Unlike aged cheese, there is no virtue in software that takes time to accomplish its purpose. The name of the game is speed, and today’s speed can be found in its purest form in the video card. One of the major video card manufacturers is a company called NVidia. In 2007, they introduced a tool called CUDA which allows C++ programmers to tap the computing power of their video cards. CUDA (which is pronounced “Gouda”) is smoking-fast. It is no accident that one of the world’s fastest computers (Titan) is composed of these graphics processors.

Yet CUDA is not the only high performance technology for Windows C++ developers.
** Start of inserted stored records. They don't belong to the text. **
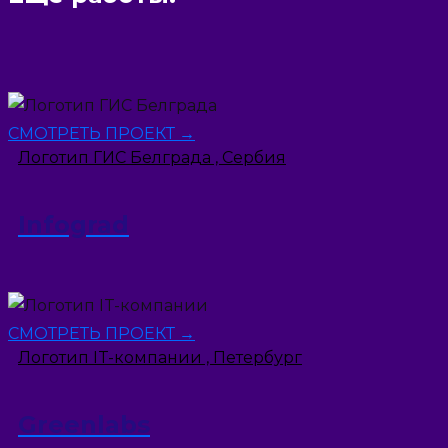
СМОТРЕТЬ ПРОЕКТ →
Логотип ГИС Белграда , Сербия
Infograd
СМОТРЕТЬ ПРОЕКТ →
Логотип IT-компании , Петербург
Greenlabs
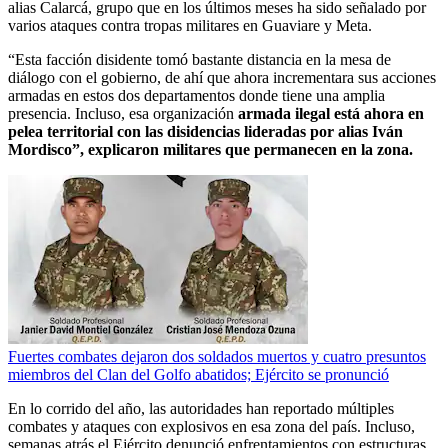
alias Calarcá, grupo que en los últimos meses ha sido señalado por
varios ataques contra tropas militares en Guaviare y Meta.
“Esta facción disidente tomó bastante distancia en la mesa de
diálogo con el gobierno, de ahí que ahora incrementara sus acciones
armadas en estos dos departamentos donde tiene una amplia
presencia. Incluso, esa organización
armada ilegal está ahora en
pelea territorial con las disidencias lideradas por alias Iván
Mordisco”, explicaron militares que permanecen en la zona.
Fuertes combates dejaron dos soldados muertos y cuatro presuntos
miembros del Clan del Golfo abatidos; Ejército se pronunció
En lo corrido del año, las autoridades han reportado múltiples
combates y ataques con explosivos en esa zona del país. Incluso,
semanas atrás el Ejército denunció enfrentamientos con estructuras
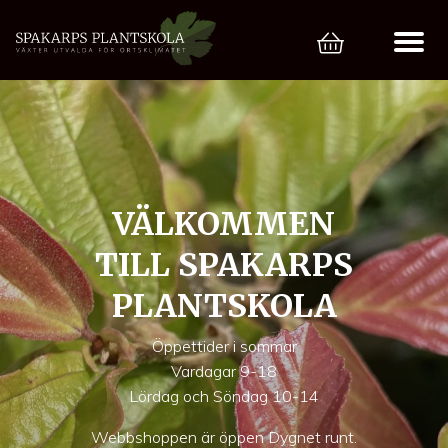
VÄLKOMMEN
TILL SPAKARPS
PLANTSKOLA
Öppettider i sommar
Vardagar 9-18
Lördag och Söndag 10-14
Webbshoppen är öppen Dygnet runt.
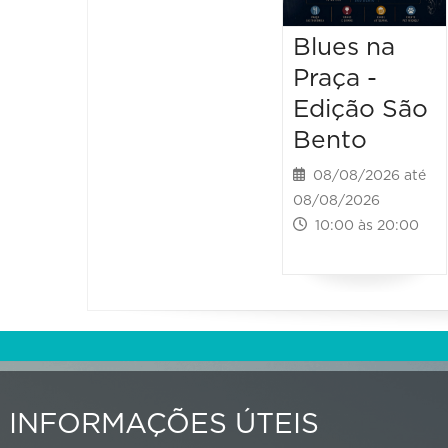
Blues na
Praça -
Edição São
Bento
08/08/2026 até
08/08/2026
10:00 às 20:00
INFORMAÇÕES ÚTEIS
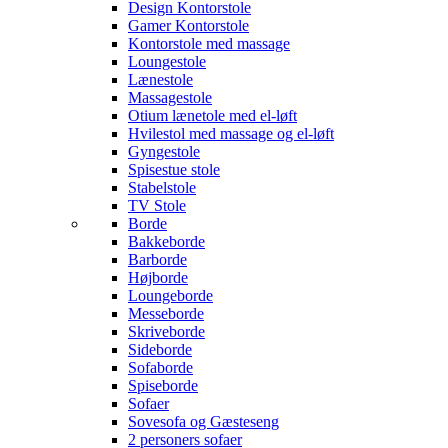
Design Kontorstole
Gamer Kontorstole
Kontorstole med massage
Loungestole
Lænestole
Massagestole
Otium lænetole med el-løft
Hvilestol med massage og el-løft
Gyngestole
Spisestue stole
Stabelstole
TV Stole
Borde
Bakkeborde
Barborde
Højborde
Loungeborde
Messeborde
Skriveborde
Sideborde
Sofaborde
Spiseborde
Sofaer
Sovesofa og Gæsteseng
2 personers sofaer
In 2011, Microsoft introduced a library called “Accelerated Massive Parallelism”, or AMP. Where CUDA works only on NVidia hardware, AMP works on a variety of hardware devices including other graphics cards, such as those from AMD. Microsoft’s future plans include many twists and turns to support cloud computing, XBOX devices and new multi-core offerings like Intel’s Phi. The Microsoft graphics depicting this strategy appears fairly complex and intertwined, kind of like pasta.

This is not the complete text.